Hammond is scheduled to meet ministers of economy, finance, foreign affairs, and with president Mauricio Macri, who is in the midst of a crucial midterm election to ensure a sufficient majority in Congress and convince investors that Argentina will not turn back to the last decade of populist policies.
The business delegation and officials travelling with Mr. Hammond are expected to hold talks with local businesses and financial institutions and consider potential investment opportunities in an ambitious infrastructure program which the Macri administration has started to implement.
The political contacts will refer to the many issues in which both countries hold similar positions in world affairs, despite existing differences over the Falkland Islands dispute. A new constructive spirit means UK is ready to support Argentina's admission to OECD and Argentina's organization of the G20 summit in 2018 to be held in Buenos Aires.
Likewise UK would like to continue advancing with the September 2016 joint communiqué, including the chapter on the South Atlantic and its commitments to facilitate Falklands' trade, connectivity, communications and joint scientific approach to natural resources in the area.
Likewise the British Government is re-introducing export credit financial support for UK businesses looking to trade with Argentina after an almost 20 year hiatus. In effect last March, the UK Export Finance, the government’s export credit agency, extended up to £1 billion (US$ 1.2bn) of support to help UK companies secure business in Argentina.

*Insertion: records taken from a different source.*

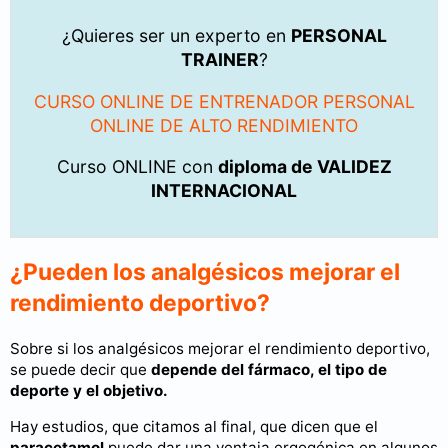
¿Quieres ser un experto en
PERSONAL
TRAINER
?
CURSO ONLINE DE ENTRENADOR PERSONAL
ONLINE DE ALTO RENDIMIENTO
Curso ONLINE con
diploma de VALIDEZ
INTERNACIONAL
¿Pueden los analgésicos mejorar el
rendimiento deportivo?
Sobre si los analgésicos mejorar el rendimiento deportivo,
se puede decir que
depende del fármaco, el tipo de
deporte y el objetivo.
Hay estudios, que citamos al final, que dicen que el
paracetamol
puede dar una ventaja ergogénica en algunos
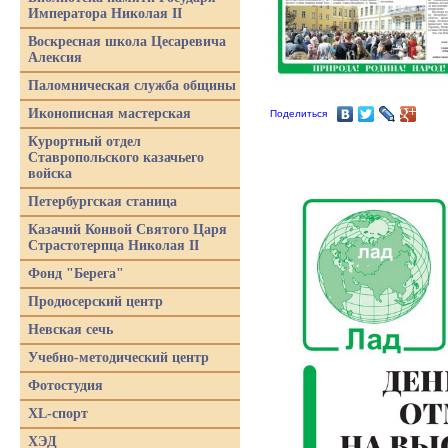
Императора Николая II
Воскресная школа Цесаревича
Алексия
Паломническая служба общины
Иконописная мастерская
Поделиться
Курортный отдел
Ставропольского казачьего
войска
Петербургская станица
Казачий Конвой Святого Царя
Страстотерпца Николая II
Фонд "Берега"
Продюсерский центр
Невская сечь
Учебно-методический центр
Фотостудия
XL-спорт
ХЭД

The £1.2 billion support will help UK companies secure contracts by providing attractive financing terms, loans for delivering projects and insurance against the risks of operating in other countries.
On Tuesday in Brazil, Hammond met investors and launched the UK-Brazil Green Finance Partnership in Sao Pablo. He also announced that the UK export finance support available for trade with Brazil will double to £3 billion meaning an additional £1.5 billion in support for UK companies exporting to Brazil and for Brazilian buyers.
The Chancellor also pledged to fund £80million aid to help reduce poverty and fund economic development in Brazil. The cash comes from the five-year £1.3billion Prosperity Fund which is designed to improve growth in developing countries. A report by the aid watchdog in February said use of the fund for richer developing countries should be restricted.
Mr. Hammond made the announcement in a joint statement with the Brazilian finance minister. They said the cash is designed to ‘support Brazil in targeted areas of its economic development and poverty reduction efforts’.
The statement continued: ‘This partnership will also expand the potential for global trade, catalyze investment and increase opportunities for international business in Brazil, helping to secure Brazil’s economic growth.’ He added that the cash is designed to ‘support Brazil in targeted areas of its economic development and poverty reduction efforts’.